_Activity:_
Would you print the data below exactly, leaving out every picture?

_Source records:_
★ ★ ★

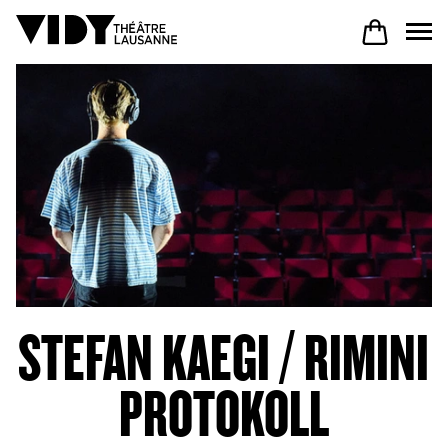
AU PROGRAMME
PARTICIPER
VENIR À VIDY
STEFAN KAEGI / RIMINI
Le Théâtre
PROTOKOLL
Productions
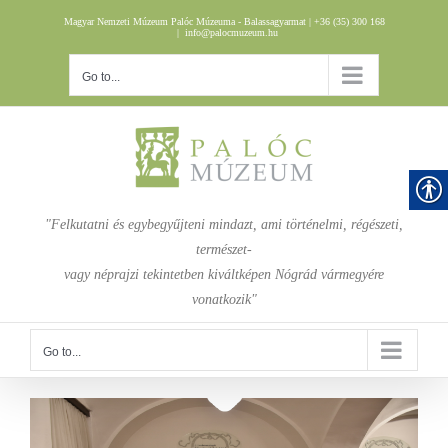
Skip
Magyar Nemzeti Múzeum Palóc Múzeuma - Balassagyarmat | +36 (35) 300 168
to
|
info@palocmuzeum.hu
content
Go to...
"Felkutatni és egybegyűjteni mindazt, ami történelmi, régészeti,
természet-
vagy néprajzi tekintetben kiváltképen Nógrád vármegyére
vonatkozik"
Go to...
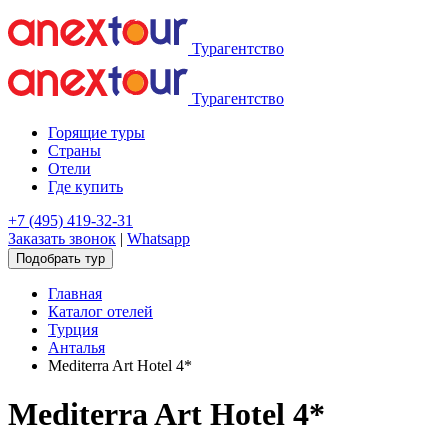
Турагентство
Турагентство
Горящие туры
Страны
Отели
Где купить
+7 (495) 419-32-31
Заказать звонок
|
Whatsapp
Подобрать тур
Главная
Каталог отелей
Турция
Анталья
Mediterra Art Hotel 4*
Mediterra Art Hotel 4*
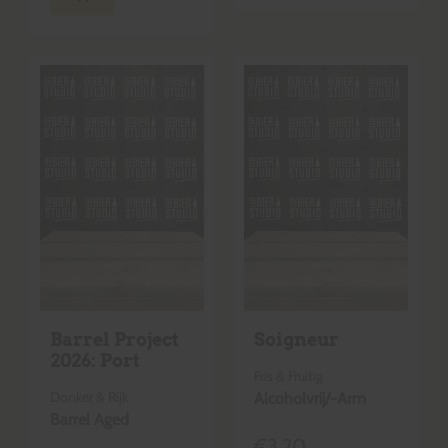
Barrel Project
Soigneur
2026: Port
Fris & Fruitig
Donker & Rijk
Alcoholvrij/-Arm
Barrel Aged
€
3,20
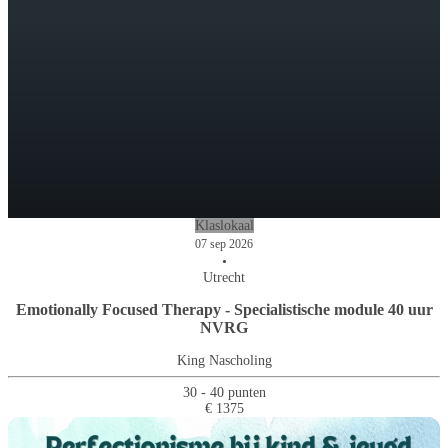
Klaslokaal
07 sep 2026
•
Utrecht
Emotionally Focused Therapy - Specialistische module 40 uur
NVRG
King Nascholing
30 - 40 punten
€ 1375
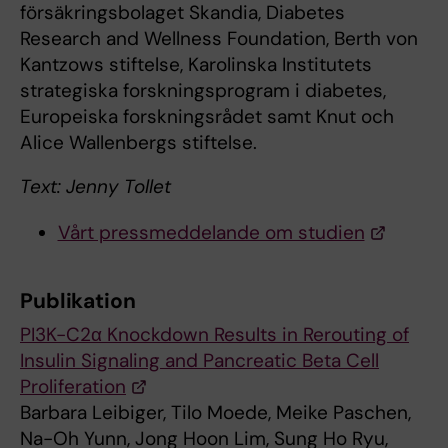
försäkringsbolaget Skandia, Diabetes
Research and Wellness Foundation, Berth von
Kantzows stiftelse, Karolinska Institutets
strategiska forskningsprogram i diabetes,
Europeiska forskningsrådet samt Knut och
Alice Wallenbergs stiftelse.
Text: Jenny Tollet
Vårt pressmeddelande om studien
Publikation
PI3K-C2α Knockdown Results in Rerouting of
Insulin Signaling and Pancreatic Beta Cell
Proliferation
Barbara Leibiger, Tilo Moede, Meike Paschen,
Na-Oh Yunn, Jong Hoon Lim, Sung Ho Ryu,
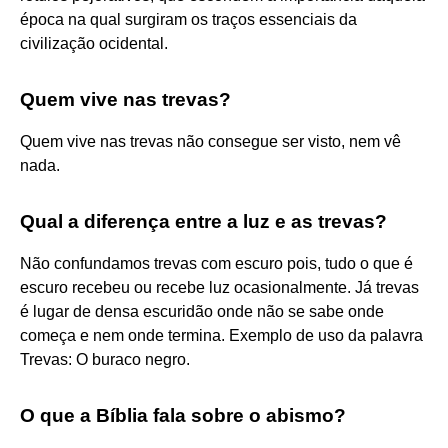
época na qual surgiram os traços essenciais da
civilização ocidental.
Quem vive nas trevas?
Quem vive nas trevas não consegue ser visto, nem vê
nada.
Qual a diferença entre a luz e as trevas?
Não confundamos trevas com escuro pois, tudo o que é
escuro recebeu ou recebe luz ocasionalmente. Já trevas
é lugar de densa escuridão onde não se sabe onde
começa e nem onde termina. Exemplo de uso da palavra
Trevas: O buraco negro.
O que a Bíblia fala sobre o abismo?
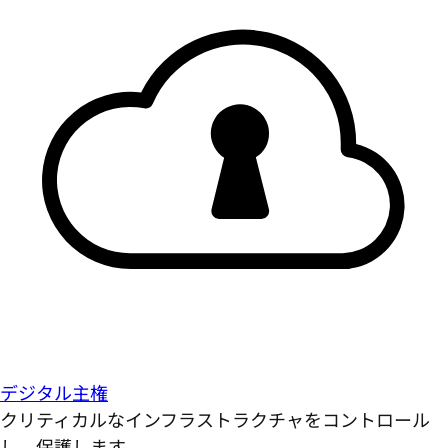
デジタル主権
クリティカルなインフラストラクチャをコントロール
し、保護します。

★ ★ ★

_Output for this task:_
AU PROGRAMME
PARTICIPER
VENIR À VIDY
STEFAN KAEGI / RIMINI
Le Théâtre
PROTOKOLL
Productions
Skip
Magyar Nemzeti Múzeum Palóc Múzeuma - Balassagyarmat | +36 (35) 300 168
to
|
info@palocmuzeum.hu
content
Go to...
"Felkutatni és egybegyűjteni mindazt, ami történelmi, régészeti,
természet-
vagy néprajzi tekintetben kiváltképen Nógrád vármegyére
vonatkozik"
Go to...
Турагентство
Турагентство
Горящие туры
Страны
Отели
Где купить
+7 (495) 419-32-31
Заказать звонок
|
Whatsapp
Подобрать тур
Главная
Каталог отелей
Турция
Анталья
Mediterra Art Hotel 4*
Mediterra Art Hotel 4*
Barrel Project
Soigneur
2026: Port
Fris & Fruitig
Donker & Rijk
Alcoholvrij/-Arm
Barrel Aged
€
3,20
Klaslokaal
07 sep 2026
•
Utrecht
Emotionally Focused Therapy - Specialistische module 40 uur
NVRG
King Nascholing
30 - 40 punten
€ 1375
försäkringsbolaget Skandia, Diabetes
Research and Wellness Foundation, Berth von
Kantzows stiftelse, Karolinska Institutets
strategiska forskningsprogram i diabetes,
Europeiska forskningsrådet samt Knut och
Alice Wallenbergs stiftelse.
Text: Jenny Tollet
Vårt pressmeddelande om studien
Publikation
PI3K-C2α Knockdown Results in Rerouting of
Insulin Signaling and Pancreatic Beta Cell
Proliferation
Barbara Leibiger, Tilo Moede, Meike Paschen,
Na-Oh Yunn, Jong Hoon Lim, Sung Ho Ryu,
época na qual surgiram os traços essenciais da
civilização ocidental.
Quem vive nas trevas?
Quem vive nas trevas não consegue ser visto, nem vê
nada.
Qual a diferença entre a luz e as trevas?
Não confundamos trevas com escuro pois, tudo o que é
escuro recebeu ou recebe luz ocasionalmente. Já trevas
é lugar de densa escuridão onde não se sabe onde
começa e nem onde termina. Exemplo de uso da palavra
Trevas: O buraco negro.
O que a Bíblia fala sobre o abismo?
デジタル主権
クリティカルなインフラストラクチャをコントロール
し、保護します。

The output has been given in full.